» **Exercise data**
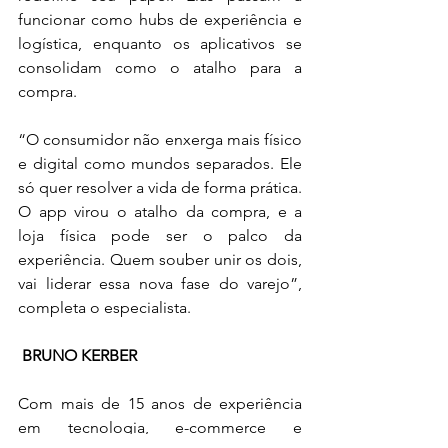
funcionar como hubs de experiência e 
logística, enquanto os aplicativos se 
consolidam como o atalho para a 
compra.  
“O consumidor não enxerga mais físico 
e digital como mundos separados. Ele 
só quer resolver a vida de forma prática. 
O app virou o atalho da compra, e a 
loja física pode ser o palco da 
experiência. Quem souber unir os dois, 
vai liderar essa nova fase do varejo”, 
completa o especialista. 
BRUNO KERBER
Com mais de 15 anos de experiência 
em tecnologia, e-commerce e 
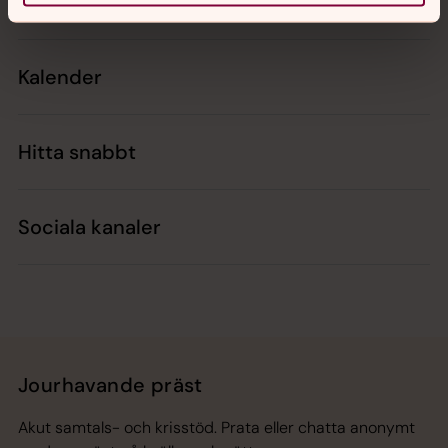
Kontakt
Kalender
Hitta snabbt
Sociala kanaler
Jourhavande präst
Akut samtals- och krisstöd. Prata eller chatta anonymt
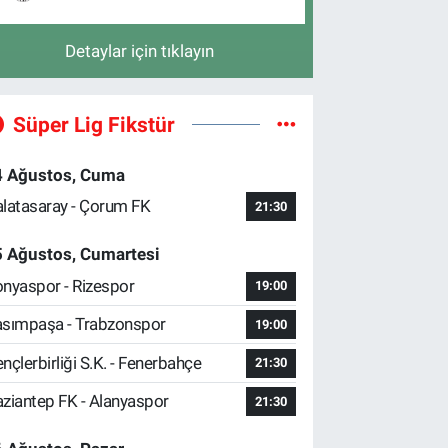
Detaylar için tıklayın
Süper Lig Fikstür
4 Ağustos, Cuma
latasaray - Çorum FK
21:30
5 Ağustos, Cumartesi
nyaspor - Rizespor
19:00
sımpaşa - Trabzonspor
19:00
nçlerbirliği S.K. - Fenerbahçe
21:30
ziantep FK - Alanyaspor
21:30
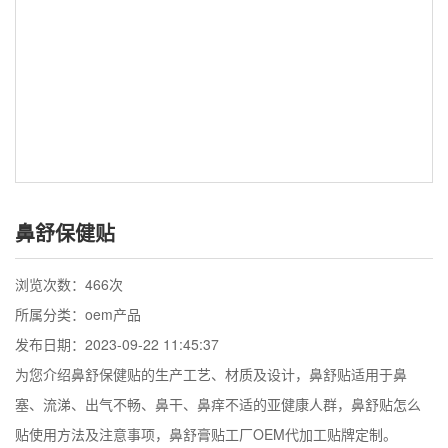
鼻舒保健贴
浏览次数：
466次
所属分类：oem产品
发布日期：2023-09-22 11:45:37
为您介绍鼻舒保健贴的生产工艺、材质及设计，鼻舒贴适用于鼻
塞、流涕、出气不畅、鼻干、鼻痒不适的亚健康人群，鼻舒贴怎么
贴使用方法及注意事项，鼻舒膏贴工厂OEM代加工贴牌定制。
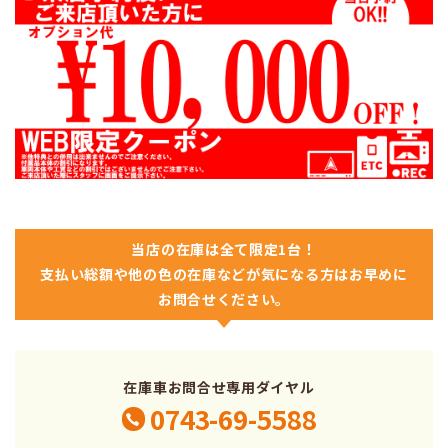
当店の在庫は全て限定1台！
支払い総額や他の色の在庫などが気になる方はお早めに
お問合せください。
在庫車お問合せ専用ダイヤル
0743-69-5588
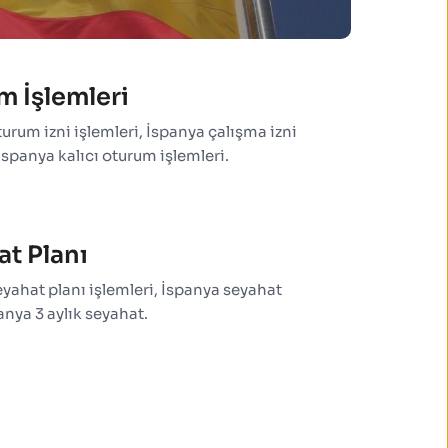
m İşlemleri
urum izni işlemleri, İspanya çalışma izni 
 İspanya kalıcı oturum işlemleri.
t Planı
yahat planı işlemleri, İspanya seyahat 
panya 3 aylık seyahat.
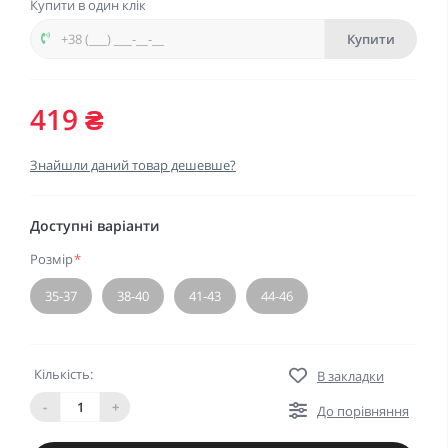
Купити в один клік
Купити
419 ₴
Знайшли даний товар дешевше?
Доступні варіанти
Розмір
*
35-37
38-40
41-43
44-46
Кількість:
В закладки
-
+
До порівняння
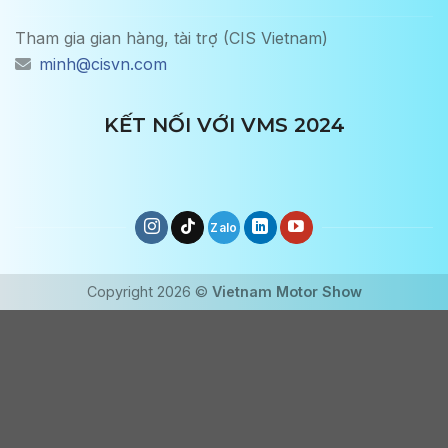
Tham gia gian hàng, tài trợ (CIS Vietnam)
minh@cisvn.com
KẾT NỐI VỚI VMS 2024
Copyright 2026 ©
Vietnam Motor Show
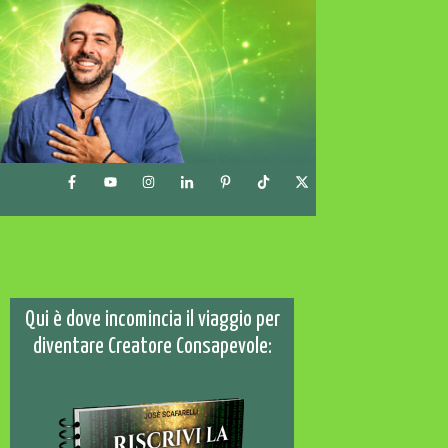
Qui è dove incomincia il viaggio per
diventare Creatore Consapevole:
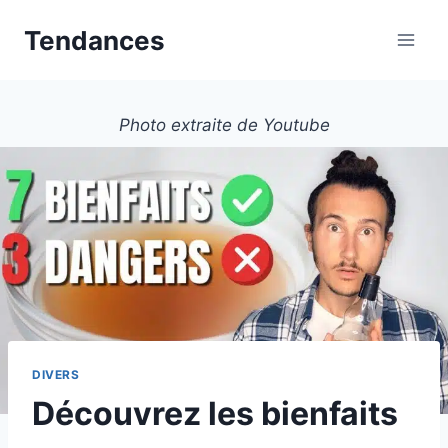
Aller
Tendances
au
contenu
Photo extraite de Youtube
DIVERS
Découvrez les bienfaits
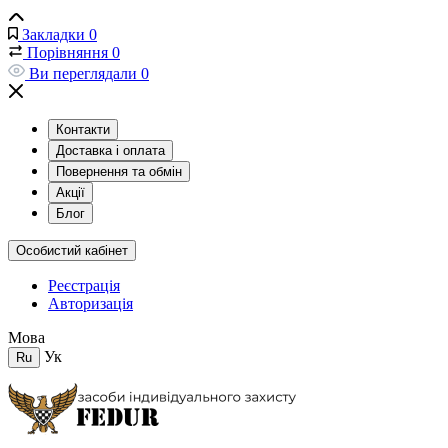
Закладки
0
Порівняння
0
Ви переглядали
0
Контакти
Доставка і оплата
Повернення та обмін
Акції
Блог
Особистий кабінет
Реєстрація
Авторизація
Мова
Ук
Ru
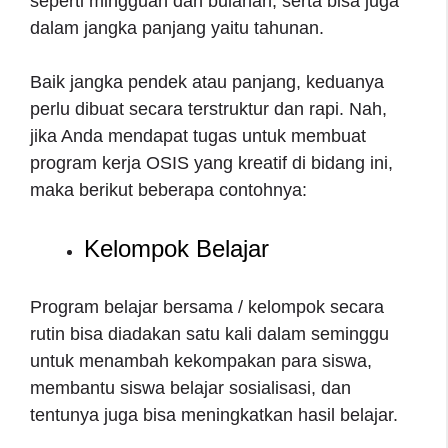
seperti mingguan dan bulanan, serta bisa juga
dalam jangka panjang yaitu tahunan.
Baik jangka pendek atau panjang, keduanya
perlu dibuat secara terstruktur dan rapi. Nah,
jika Anda mendapat tugas untuk membuat
program kerja OSIS yang kreatif di bidang ini,
maka berikut beberapa contohnya:
Kelompok Belajar
Program belajar bersama / kelompok secara
rutin bisa diadakan satu kali dalam seminggu
untuk menambah kekompakan para siswa,
membantu siswa belajar sosialisasi, dan
tentunya juga bisa meningkatkan hasil belajar.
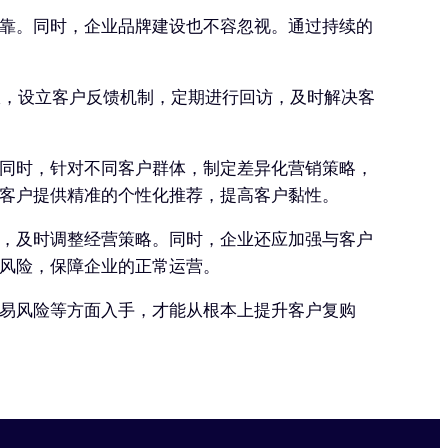
靠。同时，企业品牌建设也不容忽视。通过持续的
服，设立客户反馈机制，定期进行回访，及时解决客
同时，针对不同客户群体，制定差异化营销策略，
客户提供精准的个性化推荐，提高客户黏性。
，及时调整经营策略。同时，企业还应加强与客户
风险，保障企业的正常运营。
易风险等方面入手，才能从根本上提升客户复购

» **Directions for this task**
The entire listing above, minus its pictures, should be copied out exactly.

» **Result of the task**
funcionar como hubs de experiência e 
logística, enquanto os aplicativos se 
consolidam como o atalho para a 
compra.  
“O consumidor não enxerga mais físico 
e digital como mundos separados. Ele 
só quer resolver a vida de forma prática. 
O app virou o atalho da compra, e a 
loja física pode ser o palco da 
experiência. Quem souber unir os dois, 
vai liderar essa nova fase do varejo”, 
completa o especialista. 
BRUNO KERBER
Com mais de 15 anos de experiência 
em tecnologia, e-commerce e 
Kontakt
Kalender
Hitta snabbt
Sociala kanaler
Jourhavande präst
Akut samtals- och krisstöd. Prata eller chatta anonymt
Detaylar için tıklayın
Süper Lig Fikstür
4 Ağustos, Cuma
latasaray - Çorum FK
21:30
5 Ağustos, Cumartesi
nyaspor - Rizespor
19:00
sımpaşa - Trabzonspor
19:00
nçlerbirliği S.K. - Fenerbahçe
21:30
ziantep FK - Alanyaspor
21:30
鼻舒保健贴
浏览次数：
466次
所属分类：oem产品
发布日期：2023-09-22 11:45:37
为您介绍鼻舒保健贴的生产工艺、材质及设计，鼻舒贴适用于鼻
塞、流涕、出气不畅、鼻干、鼻痒不适的亚健康人群，鼻舒贴怎么
贴使用方法及注意事项，鼻舒膏贴工厂OEM代加工贴牌定制。
当店の在庫は全て限定1台！
支払い総額や他の色の在庫などが気になる方はお早めに
お問合せください。
在庫車お問合せ専用ダイヤル
0743-69-5588
m İşlemleri
urum izni işlemleri, İspanya çalışma izni 
 İspanya kalıcı oturum işlemleri.
t Planı
yahat planı işlemleri, İspanya seyahat 
panya 3 aylık seyahat.
Купити в один клік
Купити
419 ₴
Знайшли даний товар дешевше?
Доступні варіанти
Розмір
*
35-37
38-40
41-43
44-46
Кількість:
В закладки
-
+
До порівняння
Tham gia gian hàng, tài trợ (CIS Vietnam)
minh@cisvn.com
KẾT NỐI VỚI VMS 2024
Copyright 2026 ©
Vietnam Motor Show
Qui è dove incomincia il viaggio per
diventare Creatore Consapevole:
Aller
Tendances
au
contenu
Photo extraite de Youtube
DIVERS
Découvrez les bienfaits
Закладки
0
Порівняння
0
Ви переглядали
0
Контакти
Доставка і оплата
Повернення та обмін
Акції
Блог
Особистий кабінет
Реєстрація
Авторизація
Мова
Ук
Ru
seperti mingguan dan bulanan, serta bisa juga
dalam jangka panjang yaitu tahunan.
Baik jangka pendek atau panjang, keduanya
perlu dibuat secara terstruktur dan rapi. Nah,
jika Anda mendapat tugas untuk membuat
program kerja OSIS yang kreatif di bidang ini,
maka berikut beberapa contohnya:
Kelompok Belajar
Program belajar bersama / kelompok secara
rutin bisa diadakan satu kali dalam seminggu
untuk menambah kekompakan para siswa,
membantu siswa belajar sosialisasi, dan
tentunya juga bisa meningkatkan hasil belajar.
靠。同时，企业品牌建设也不容忽视。通过持续的
服，设立客户反馈机制，定期进行回访，及时解决客
同时，针对不同客户群体，制定差异化营销策略，
客户提供精准的个性化推荐，提高客户黏性。
，及时调整经营策略。同时，企业还应加强与客户
风险，保障企业的正常运营。
易风险等方面入手，才能从根本上提升客户复购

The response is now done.